About a year ago, I was signed up for a class on The Influence Network and the teacher mentioned that she regularly uses art as a form of worship and reflection during her Bible study time.
I don’t remember what the class was about or who was teaching it, but I that offhand comment stuck with me.
It was kind of a revolutionary idea to me. Art as worship sounded like such anawesome idea. I immediately searched some hashtags on Instagram and discovered Bible journaling. There are so many gorgeous, artistic, colorful Bible journal pages.
I was inspired. Really inspired. But, I also wasn’t sure about painting in a Bible. I mean, I’d only recently convinced myself it was OK to take notes in my Bible.
Paint. Over the words. In a Bible. Deep sigh. I couldn’t get past what the old church ladies from the church I grew up in might say. Beyond that, I wasn’t sure what I thought.
I wanted to dive in, but I knew I needed to think about it more first.
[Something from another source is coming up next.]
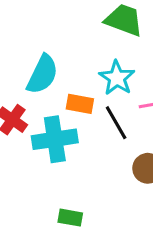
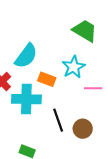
black line: (116, 123) -> (58, 120), moved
If I knew that if anyone questioned me at that time, I would abandon everything because I wasn’t really sure what I thought. So, I followed several accounts and joined a few Facebook groups so I could regularly admire the fun pages while I debated whether I wanted to join in.
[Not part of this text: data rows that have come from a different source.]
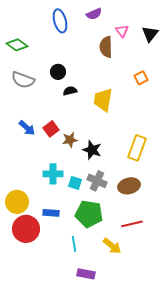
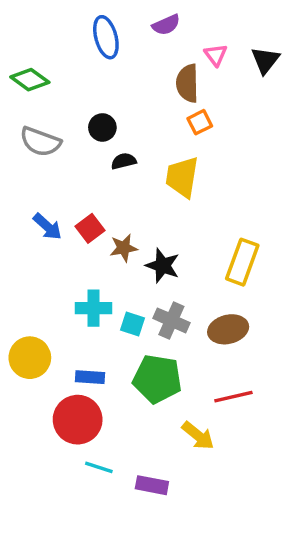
orange square: (141, 78) -> (200, 122), moved
red circle: (26, 229) -> (78, 420), moved
cyan line: (74, 244) -> (99, 467), moved, turned -63

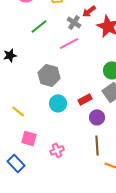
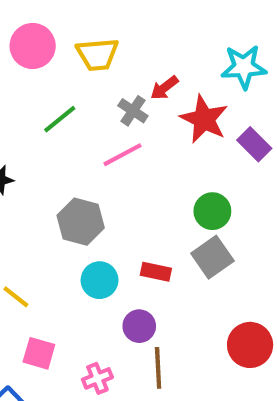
red rectangle: (85, 99) -> (156, 272), turned 40
purple circle: (97, 117) -> (139, 326), moved
brown line: (97, 145) -> (158, 368), moved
Eventually, I realized that Bible journaling is a great way to connect with God. Creating the pages is an awesome way to reflect and worship — exactly like that girl in the Influence Class had said. It’s such a great way to extend your quality time with God.
God wants us to be excited to spend time with Him. Crafting is something I truly love, so why not add that to my quiet time? The extra time I’ve spent praying and pondering the lessons while I play with markers and stickers has added an extra special element to my Bible study.
In addition to the personal benefits, sharing the pages on social media is an amazing opportunity to share Jesus.
There are so many awesome positive reasons to Bible journal. If you’re apprehensive, I totally understand. I’d encourage you to follow some Instagram accounts to be encouraged by them while you decide if it’s for you.
I’ve been using my Bible journal as a supplement to my study Bible. I do whatever Bible study and reading I was going to do. I don’t think about my journaling Bible during the study time, and I don’t usually journal right away. I like to take some time to think about what I read and come back to my journaling Bible later.
When I do finally sit down to Bible journal, I usually have a good idea what I’m going to do because I’ve been pondering the reading for awhile. I’ll quickly re-read the section to make sure my thoughts are still in line, and then I’ll get to work crafting.
Right now, my favorite Bible journaling layouts mostly involve paper crafting with pretty papers, stickers and washi tape. That’s what I love to craft with when I’m not Bible journaling, so it makes sense the most sense for me.
My painting skills aren’t the strongest, so I would probably spend more time worried about making mistakes if I were painting. I use the products I’m comfortable with, so I can focus on the message and not the craft.
I’m sure once I get used to crafting in my Bible, I’ll feel more at ease experimenting with new mediums. In the mean time, I’m loving this extension of my study time!
Do you Bible journal? Share your tips and any links to your layouts in the comments. I’d love to know about your Bible journaling story!